4

How do you index a numpy array that wraps around when its out of bounds?

For example, I have 3x3 array:

import numpy as np

matrix = np.array([[1,2,3,4,5],[6,7,8,9,10],[11,12,13,14,15]])

## 
[[ 1  2  3  4  5]
 [ 6  7  8  9 10]
 [11 12 13 14 15]]

Say I would like to index the values around index (2,4) where value 15 is located. I would like to get back the array with values:

[[9,  10, 6]
 [14, 15, 11]
 [4,  5,  1]]

Basically all the values around 15 was returned, assuming it wraps around

2
  • look at np.take Commented Nov 5, 2018 at 2:21
  • @hpaulj something like this? Commented Dec 21, 2020 at 18:23

3 Answers 3

6

A fairly standard idiom to find the neighboring elements in a numpy array is arr[x-1:x+2, y-1:y+2]. However, since you want to wrap, you can pad your array using wrap mode, and offset your x and y coordinates to account for this padding.

This answer assumes that you want the neighbors of the first occurence of your desired element.

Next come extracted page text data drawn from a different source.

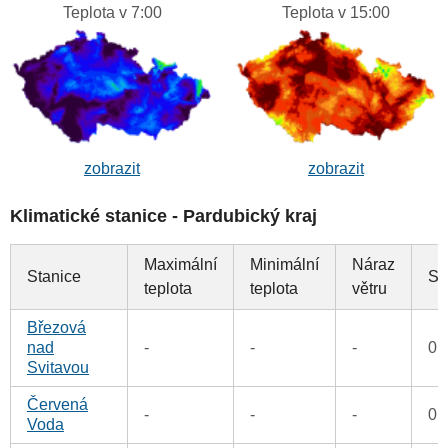
Teplota v 7:00
Teplota v 15:00
zobrazit
zobrazit
Klimatické stanice - Pardubický kraj
Maximální
Minimální
Náraz
Stanice
Sr
teplota
teplota
větru
Březová
nad
-
-
-
0 
Svitavou
Červená
-
-
-
0 
Voda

First, find the indices of your element, and offset to account for padding:

x, y = np.unravel_index((m==15).argmax(), m.shape)
x += 1; y += 1

Now pad, and index your array to get your neighbors:

t = np.pad(m, 1, mode='wrap')    
out = t[x-1:x+2, y-1:y+2]  

array([[ 9, 10,  6],
       [14, 15, 11],
       [ 4,  5,  1]])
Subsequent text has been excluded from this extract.